Smith flicked his eyes to Jim and they narrowed in recognition. But he said only, “Howdy, boys. What might your poison be on this day?”
“Beer,” Smoke said. “For both of us.”
Both Smoke and Jim had quickly inspected the heavily armed men sitting at two pulled-together tables near a dirty window at the front of the barroom.
“Hadn’t been up here in a long time,”Jim said after taking a pull from his mug. “I’d forgot how purty this country is. And how chilly the nights get.”
“It do get airish at times,” Smith agreed. “I got fresh venison stew on the stove and my squaw just baked some bread.”
“Sounds good,” Smoke said. “Jim?”
“I could do with a taste. Them cold fish we had for breakfast didn’t nearabouts fill me up.”
Smoke and Jim took their beers to a table across the room from the arsonists and began whispering to each other, knowing that would arouse some suspicion from the men who had torched the farmhouses and barns.
It didn’t take long.
“What are you two a-whisperin’ about over there?” one burly man called across the room.
Smoke looked at him just as the stew and bread was being placed on the table. “None of your damn business.”
The man flushed and started to get up. One of his buddies pulled him back into the chair. “Let it alone, Sonny.
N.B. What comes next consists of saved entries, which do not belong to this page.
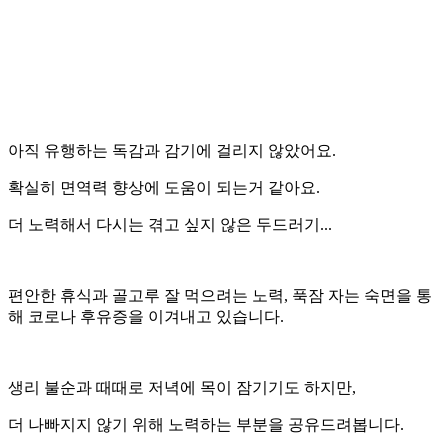
아직 유행하는 독감과 감기에 걸리지 않았어요.
확실히 면역력 향상에 도움이 되는거 같아요.
더 노력해서 다시는 겪고 싶지 않은 두드러기...
편안한 휴식과 골고루 잘 먹으려는 노력, 푹잠 자는 숙면을 통
해 코로나 후유증을 이겨내고 있습니다.
생리 불순과 때때로 저녁에 목이 잠기기도 하지만,
더 나빠지지 않기 위해 노력하는 부분을 공유드려봅니다.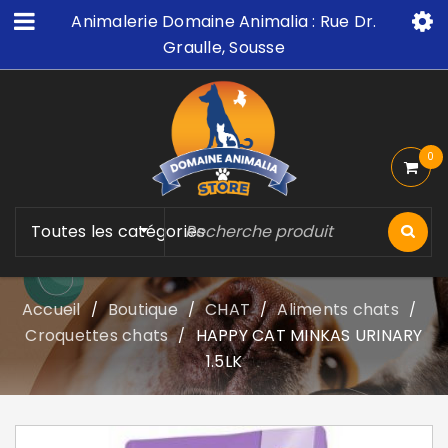
Animalerie Domaine Animalia : Rue Dr.
Graulle, Sousse
0
Toutes les catégories
Accueil
Boutique
CHAT
Aliments chats
/
/
/
/
Croquettes chats
HAPPY CAT MINKAS URINARY
/
1.5LK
They ain’t worth our time.”
“I ain’t so sure about that,” Sonny said, giving Smoke a good once-over. “I seen that face afore.”
“That’s Murtaugh talkin’,” Smith whispered. “Watch your step, Jim. They’re all bad ones.”
“Now the damn barkeep’s whisperin’!” Sonny yelled.
Smith turned and faced him. “It’s my goddamn store, lunkhead. I’ll whisper anytime I take a notion to.”
“Who you callin’ a lunkhead, you old goat?” Sonny hollered.
“You, you big-mouth ninny!” Smith fired back, moving toward the bar. There, he reached behind him and came around with a sawed-off shotgun in his hands. He eared back both hammers and pointed it at Sonny. “Now, then, mule-mouth, you got anything else you’d like to say to me?”
Sonny’s complexion, not too good to begin with, lightened appreciably as he looked at the twin barrels of the express gun, pointing straight at him. Those around him took on the expression of a very sad basset hound, knowing that if Smith pulled the triggers, someone would be picking them up with a shovel and a spoon.
“I reckon not,” Sonny finally managed to say.
“Good.” Smith eased down the hammers and laid the shotgun on the bar. “That’s just dandy. Use your mouth to eat and drink, and stop flappin’ that thing at me.”
With a scowl on his ugly face, Sonny turned away, but not before giving Smoke another dirty look.
The stew smelled good and tasted even better. The bread was lavishly buttered, and Smoke and Jim fell to eating.
“Bring us some of that stew,” Murtaugh called.
“Dollar a bowl,” Smith told him.
“A dollar a bowl! Hell, man, that’s plumb unreasonable.”
“Then go hungry.”
“I’ll take another bowl,” Jim said. “That’s fine eatin’.”
“You better see the color of his money afore you dish up anymore grub to him,” Murtaugh said. “He don’t look like he’s very flush to me.”
“You worry about your own self,” Jim verbally fired across the room. “I got money, and I earned it decent.”
“What’d you mean by that?” the arsonist asked.
“Just what I said.”
“You sayin’ I ain’t decent?”
“You said that, not me. Now hush up. I’m tryin’to eat, not jaw with you.”
Murtaugh gave him a dirty look. “Maybe you think you’re hoss enough to shut me up?”
“Just as soon as I finish eatin’, mister.”
“Anybody busts up furniture, they pay for it,” Smith said.
“They started this war of words,” Smoke pointed out. “All we did was come in for a drink and some food.”
“That’s right,” Jim said, spooning stew into his mouth. “Sad state of affairs when a man can’t even eat without havin’ to listen to all sorts of jibber-jabber from lunkheads.”
“Now, I ain’t puttin’ up with no saddle-bum callin’ me a lunkhead!” Murtaugh stood up. He walked across the room. “I better hear some apologies comin’ out of that mouth of yourn, cowboy,” he said to Jim.
Jim grinned up at him. His right hand was holding a spoon, his left hand out of sight.